PROVIDED INFORMATION:
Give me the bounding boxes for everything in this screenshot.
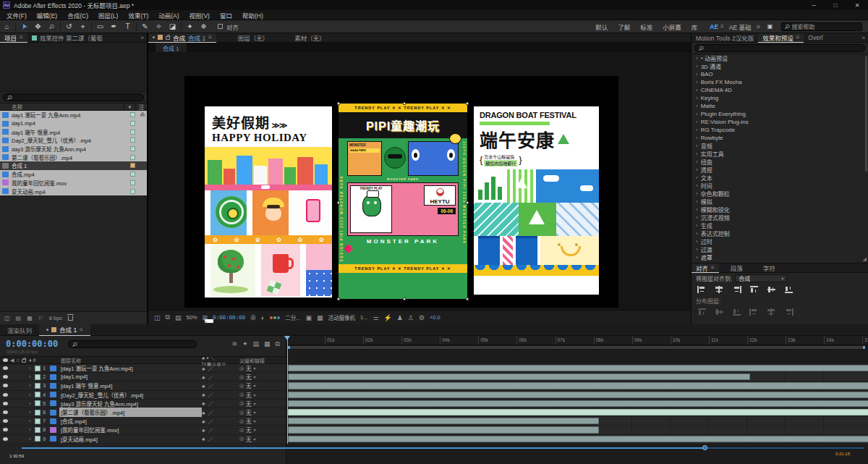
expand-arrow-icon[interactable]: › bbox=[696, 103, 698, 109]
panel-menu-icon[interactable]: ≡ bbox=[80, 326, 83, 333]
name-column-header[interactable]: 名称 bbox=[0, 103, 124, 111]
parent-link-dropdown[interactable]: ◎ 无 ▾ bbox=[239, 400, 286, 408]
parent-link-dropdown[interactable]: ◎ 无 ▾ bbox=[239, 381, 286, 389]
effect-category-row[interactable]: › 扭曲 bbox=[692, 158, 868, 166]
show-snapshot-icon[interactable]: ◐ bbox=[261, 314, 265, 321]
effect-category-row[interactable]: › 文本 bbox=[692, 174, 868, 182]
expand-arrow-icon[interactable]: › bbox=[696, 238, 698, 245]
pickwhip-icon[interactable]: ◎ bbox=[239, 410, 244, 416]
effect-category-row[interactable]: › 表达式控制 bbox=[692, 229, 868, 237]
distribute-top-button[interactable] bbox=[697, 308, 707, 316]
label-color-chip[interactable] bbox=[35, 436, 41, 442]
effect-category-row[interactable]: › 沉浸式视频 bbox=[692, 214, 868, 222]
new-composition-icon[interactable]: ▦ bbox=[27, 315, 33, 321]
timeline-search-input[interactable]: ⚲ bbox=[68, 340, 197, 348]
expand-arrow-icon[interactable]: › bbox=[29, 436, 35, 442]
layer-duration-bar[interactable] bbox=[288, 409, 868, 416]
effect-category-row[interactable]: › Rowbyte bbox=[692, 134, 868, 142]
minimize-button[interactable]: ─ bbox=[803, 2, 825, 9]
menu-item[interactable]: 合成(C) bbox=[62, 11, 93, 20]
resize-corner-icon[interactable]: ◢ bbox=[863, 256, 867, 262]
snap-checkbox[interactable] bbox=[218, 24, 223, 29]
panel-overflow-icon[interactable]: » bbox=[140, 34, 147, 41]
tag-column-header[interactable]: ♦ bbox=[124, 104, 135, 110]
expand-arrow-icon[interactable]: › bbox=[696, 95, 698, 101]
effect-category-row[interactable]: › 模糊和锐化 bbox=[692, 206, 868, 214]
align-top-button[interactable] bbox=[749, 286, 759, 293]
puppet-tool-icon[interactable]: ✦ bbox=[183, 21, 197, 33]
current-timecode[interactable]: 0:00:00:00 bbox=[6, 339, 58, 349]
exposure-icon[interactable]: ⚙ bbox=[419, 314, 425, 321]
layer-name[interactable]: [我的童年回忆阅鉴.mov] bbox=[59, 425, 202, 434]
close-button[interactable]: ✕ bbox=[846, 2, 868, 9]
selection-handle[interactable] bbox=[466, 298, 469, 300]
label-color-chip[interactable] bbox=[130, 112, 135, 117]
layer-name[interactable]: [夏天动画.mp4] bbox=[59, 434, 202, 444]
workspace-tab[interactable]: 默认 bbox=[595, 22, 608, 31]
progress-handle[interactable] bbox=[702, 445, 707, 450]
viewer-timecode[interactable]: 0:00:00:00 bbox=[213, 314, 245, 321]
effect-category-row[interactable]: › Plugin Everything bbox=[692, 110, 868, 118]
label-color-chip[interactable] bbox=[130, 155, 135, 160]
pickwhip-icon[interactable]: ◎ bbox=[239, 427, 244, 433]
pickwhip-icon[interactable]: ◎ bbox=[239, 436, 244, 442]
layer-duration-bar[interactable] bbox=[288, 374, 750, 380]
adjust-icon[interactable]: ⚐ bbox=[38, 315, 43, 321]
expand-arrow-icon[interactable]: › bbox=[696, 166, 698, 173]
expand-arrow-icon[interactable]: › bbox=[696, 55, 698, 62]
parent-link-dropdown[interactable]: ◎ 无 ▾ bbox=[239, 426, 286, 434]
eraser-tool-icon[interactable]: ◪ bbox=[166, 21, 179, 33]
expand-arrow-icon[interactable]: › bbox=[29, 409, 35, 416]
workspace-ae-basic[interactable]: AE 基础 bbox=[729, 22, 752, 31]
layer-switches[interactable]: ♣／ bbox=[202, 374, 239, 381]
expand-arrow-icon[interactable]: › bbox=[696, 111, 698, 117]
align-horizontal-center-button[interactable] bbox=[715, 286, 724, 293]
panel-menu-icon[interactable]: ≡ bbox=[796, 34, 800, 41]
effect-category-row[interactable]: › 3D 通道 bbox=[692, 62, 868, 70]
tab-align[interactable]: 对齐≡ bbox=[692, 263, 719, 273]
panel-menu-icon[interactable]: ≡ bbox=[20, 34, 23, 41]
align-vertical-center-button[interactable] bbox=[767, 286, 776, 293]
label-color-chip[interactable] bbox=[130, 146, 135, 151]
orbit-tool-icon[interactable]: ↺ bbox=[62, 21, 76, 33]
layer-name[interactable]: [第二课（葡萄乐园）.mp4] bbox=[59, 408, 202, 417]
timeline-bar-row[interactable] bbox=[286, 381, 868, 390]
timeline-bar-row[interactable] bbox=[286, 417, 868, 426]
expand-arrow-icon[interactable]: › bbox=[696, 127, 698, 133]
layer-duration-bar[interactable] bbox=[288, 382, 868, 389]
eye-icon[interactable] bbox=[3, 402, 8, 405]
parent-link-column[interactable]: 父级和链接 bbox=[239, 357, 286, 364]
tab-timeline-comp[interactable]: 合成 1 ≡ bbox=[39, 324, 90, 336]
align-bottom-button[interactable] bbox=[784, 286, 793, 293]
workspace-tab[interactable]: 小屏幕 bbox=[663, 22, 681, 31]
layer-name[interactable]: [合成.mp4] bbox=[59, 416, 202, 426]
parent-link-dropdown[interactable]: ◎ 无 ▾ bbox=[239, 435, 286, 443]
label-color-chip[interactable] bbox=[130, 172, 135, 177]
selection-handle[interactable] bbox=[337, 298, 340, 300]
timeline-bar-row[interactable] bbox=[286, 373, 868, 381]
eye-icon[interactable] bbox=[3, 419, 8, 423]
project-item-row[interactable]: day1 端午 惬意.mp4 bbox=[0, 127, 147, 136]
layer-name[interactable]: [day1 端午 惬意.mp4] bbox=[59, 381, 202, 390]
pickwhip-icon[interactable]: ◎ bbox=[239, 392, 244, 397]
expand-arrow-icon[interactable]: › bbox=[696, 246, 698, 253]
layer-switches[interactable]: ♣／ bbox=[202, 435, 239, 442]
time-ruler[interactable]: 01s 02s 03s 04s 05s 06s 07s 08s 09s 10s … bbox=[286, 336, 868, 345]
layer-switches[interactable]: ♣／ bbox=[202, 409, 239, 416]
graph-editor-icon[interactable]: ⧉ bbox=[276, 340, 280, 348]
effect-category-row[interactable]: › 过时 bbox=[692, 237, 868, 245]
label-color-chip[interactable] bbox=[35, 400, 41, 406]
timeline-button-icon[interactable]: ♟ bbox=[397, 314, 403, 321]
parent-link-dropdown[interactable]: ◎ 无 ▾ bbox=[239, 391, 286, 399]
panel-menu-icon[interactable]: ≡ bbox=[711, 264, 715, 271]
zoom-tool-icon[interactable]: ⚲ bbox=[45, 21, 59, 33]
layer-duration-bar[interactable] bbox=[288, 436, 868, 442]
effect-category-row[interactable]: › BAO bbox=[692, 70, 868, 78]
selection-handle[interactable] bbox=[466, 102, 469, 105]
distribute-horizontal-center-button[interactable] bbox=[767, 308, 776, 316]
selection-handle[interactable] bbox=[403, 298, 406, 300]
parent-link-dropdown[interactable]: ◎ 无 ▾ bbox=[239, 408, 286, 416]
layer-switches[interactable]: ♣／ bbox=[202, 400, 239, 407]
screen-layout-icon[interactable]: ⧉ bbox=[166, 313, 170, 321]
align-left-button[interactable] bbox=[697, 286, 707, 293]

REQUIRED ACTION: The result should be an exact copy of the material, containing no pictures.

RESULT FOR THIS TASK:
Give me the bounding boxes for everything in this screenshot.
expand-arrow-icon[interactable]: › bbox=[696, 103, 698, 109]
panel-menu-icon[interactable]: ≡ bbox=[80, 326, 83, 333]
name-column-header[interactable]: 名称 bbox=[0, 103, 124, 111]
parent-link-dropdown[interactable]: ◎ 无 ▾ bbox=[239, 400, 286, 408]
parent-link-dropdown[interactable]: ◎ 无 ▾ bbox=[239, 381, 286, 389]
effect-category-row[interactable]: › 扭曲 bbox=[692, 158, 868, 166]
show-snapshot-icon[interactable]: ◐ bbox=[261, 314, 265, 321]
effect-category-row[interactable]: › 文本 bbox=[692, 174, 868, 182]
expand-arrow-icon[interactable]: › bbox=[696, 238, 698, 245]
pickwhip-icon[interactable]: ◎ bbox=[239, 410, 244, 416]
effect-category-row[interactable]: › 表达式控制 bbox=[692, 229, 868, 237]
distribute-top-button[interactable] bbox=[697, 308, 707, 316]
label-color-chip[interactable] bbox=[35, 436, 41, 442]
effect-category-row[interactable]: › 沉浸式视频 bbox=[692, 214, 868, 222]
new-composition-icon[interactable]: ▦ bbox=[27, 315, 33, 321]
timeline-search-input[interactable]: ⚲ bbox=[68, 340, 197, 348]
expand-arrow-icon[interactable]: › bbox=[29, 436, 35, 442]
layer-duration-bar[interactable] bbox=[288, 409, 868, 416]
effect-category-row[interactable]: › Rowbyte bbox=[692, 134, 868, 142]
minimize-button[interactable]: ─ bbox=[803, 2, 825, 9]
menu-item[interactable]: 合成(C) bbox=[62, 11, 93, 20]
resize-corner-icon[interactable]: ◢ bbox=[863, 256, 867, 262]
snap-checkbox[interactable] bbox=[218, 24, 223, 29]
panel-overflow-icon[interactable]: » bbox=[140, 34, 147, 41]
tag-column-header[interactable]: ♦ bbox=[124, 104, 135, 110]
expand-arrow-icon[interactable]: › bbox=[696, 95, 698, 101]
effect-category-row[interactable]: › 模糊和锐化 bbox=[692, 206, 868, 214]
align-top-button[interactable] bbox=[749, 286, 759, 293]
puppet-tool-icon[interactable]: ✦ bbox=[183, 21, 197, 33]
current-timecode[interactable]: 0:00:00:00 bbox=[6, 339, 58, 349]
exposure-icon[interactable]: ⚙ bbox=[419, 314, 425, 321]
layer-name[interactable]: [我的童年回忆阅鉴.mov] bbox=[59, 425, 202, 434]
close-button[interactable]: ✕ bbox=[846, 2, 868, 9]
selection-handle[interactable] bbox=[466, 298, 469, 300]
label-color-chip[interactable] bbox=[130, 112, 135, 117]
layer-name[interactable]: [夏天动画.mp4] bbox=[59, 434, 202, 444]
workspace-tab[interactable]: 默认 bbox=[595, 22, 608, 31]
progress-handle[interactable] bbox=[702, 445, 707, 450]
viewer-timecode[interactable]: 0:00:00:00 bbox=[213, 314, 245, 321]
effect-category-row[interactable]: › Plugin Everything bbox=[692, 110, 868, 118]
label-color-chip[interactable] bbox=[130, 155, 135, 160]
pickwhip-icon[interactable]: ◎ bbox=[239, 427, 244, 433]
pickwhip-icon[interactable]: ◎ bbox=[239, 436, 244, 442]
layer-duration-bar[interactable] bbox=[288, 374, 750, 380]
adjust-icon[interactable]: ⚐ bbox=[38, 315, 43, 321]
expand-arrow-icon[interactable]: › bbox=[696, 166, 698, 173]
expand-arrow-icon[interactable]: › bbox=[696, 55, 698, 62]
parent-link-dropdown[interactable]: ◎ 无 ▾ bbox=[239, 426, 286, 434]
eraser-tool-icon[interactable]: ◪ bbox=[166, 21, 179, 33]
expand-arrow-icon[interactable]: › bbox=[29, 409, 35, 416]
workspace-ae-basic[interactable]: AE 基础 bbox=[729, 22, 752, 31]
layer-switches[interactable]: ♣／ bbox=[202, 374, 239, 381]
expand-arrow-icon[interactable]: › bbox=[696, 111, 698, 117]
align-horizontal-center-button[interactable] bbox=[715, 286, 724, 293]
panel-menu-icon[interactable]: ≡ bbox=[796, 34, 800, 41]
effect-category-row[interactable]: › 3D 通道 bbox=[692, 62, 868, 70]
tab-align[interactable]: 对齐≡ bbox=[692, 263, 719, 273]
panel-menu-icon[interactable]: ≡ bbox=[20, 34, 23, 41]
align-vertical-center-button[interactable] bbox=[767, 286, 776, 293]
label-color-chip[interactable] bbox=[130, 146, 135, 151]
orbit-tool-icon[interactable]: ↺ bbox=[62, 21, 76, 33]
layer-name[interactable]: [第二课（葡萄乐园）.mp4] bbox=[59, 408, 202, 417]
timeline-bar-row[interactable] bbox=[286, 381, 868, 390]
timeline-bar-row[interactable] bbox=[286, 417, 868, 426]
expand-arrow-icon[interactable]: › bbox=[696, 127, 698, 133]
layer-duration-bar[interactable] bbox=[288, 382, 868, 389]
eye-icon[interactable] bbox=[3, 402, 8, 405]
parent-link-column[interactable]: 父级和链接 bbox=[239, 357, 286, 364]
tab-timeline-comp[interactable]: 合成 1 ≡ bbox=[39, 324, 90, 336]
align-bottom-button[interactable] bbox=[784, 286, 793, 293]
workspace-tab[interactable]: 小屏幕 bbox=[663, 22, 681, 31]
layer-name[interactable]: [合成.mp4] bbox=[59, 416, 202, 426]
parent-link-dropdown[interactable]: ◎ 无 ▾ bbox=[239, 435, 286, 443]
label-color-chip[interactable] bbox=[130, 172, 135, 177]
selection-handle[interactable] bbox=[337, 298, 340, 300]
timeline-bar-row[interactable] bbox=[286, 373, 868, 381]
eye-icon[interactable] bbox=[3, 419, 8, 423]
project-item-row[interactable]: day1 端午 惬意.mp4 bbox=[0, 127, 147, 136]
layer-name[interactable]: [day1 端午 惬意.mp4] bbox=[59, 381, 202, 390]
pickwhip-icon[interactable]: ◎ bbox=[239, 392, 244, 397]
expand-arrow-icon[interactable]: › bbox=[696, 246, 698, 253]
layer-switches[interactable]: ♣／ bbox=[202, 435, 239, 442]
time-ruler[interactable]: 01s 02s 03s 04s 05s 06s 07s 08s 09s 10s … bbox=[286, 336, 868, 345]
layer-switches[interactable]: ♣／ bbox=[202, 409, 239, 416]
graph-editor-icon[interactable]: ⧉ bbox=[276, 340, 280, 348]
effect-category-row[interactable]: › 过时 bbox=[692, 237, 868, 245]
label-color-chip[interactable] bbox=[35, 400, 41, 406]
timeline-button-icon[interactable]: ♟ bbox=[397, 314, 403, 321]
parent-link-dropdown[interactable]: ◎ 无 ▾ bbox=[239, 391, 286, 399]
panel-menu-icon[interactable]: ≡ bbox=[711, 264, 715, 271]
zoom-tool-icon[interactable]: ⚲ bbox=[45, 21, 59, 33]
layer-duration-bar[interactable] bbox=[288, 436, 868, 442]
effect-category-row[interactable]: › BAO bbox=[692, 70, 868, 78]
selection-handle[interactable] bbox=[466, 102, 469, 105]
distribute-horizontal-center-button[interactable] bbox=[767, 308, 776, 316]
selection-handle[interactable] bbox=[403, 298, 406, 300]
parent-link-dropdown[interactable]: ◎ 无 ▾ bbox=[239, 408, 286, 416]
layer-switches[interactable]: ♣／ bbox=[202, 400, 239, 407]
screen-layout-icon[interactable]: ⧉ bbox=[166, 313, 170, 321]
align-left-button[interactable] bbox=[697, 286, 707, 293]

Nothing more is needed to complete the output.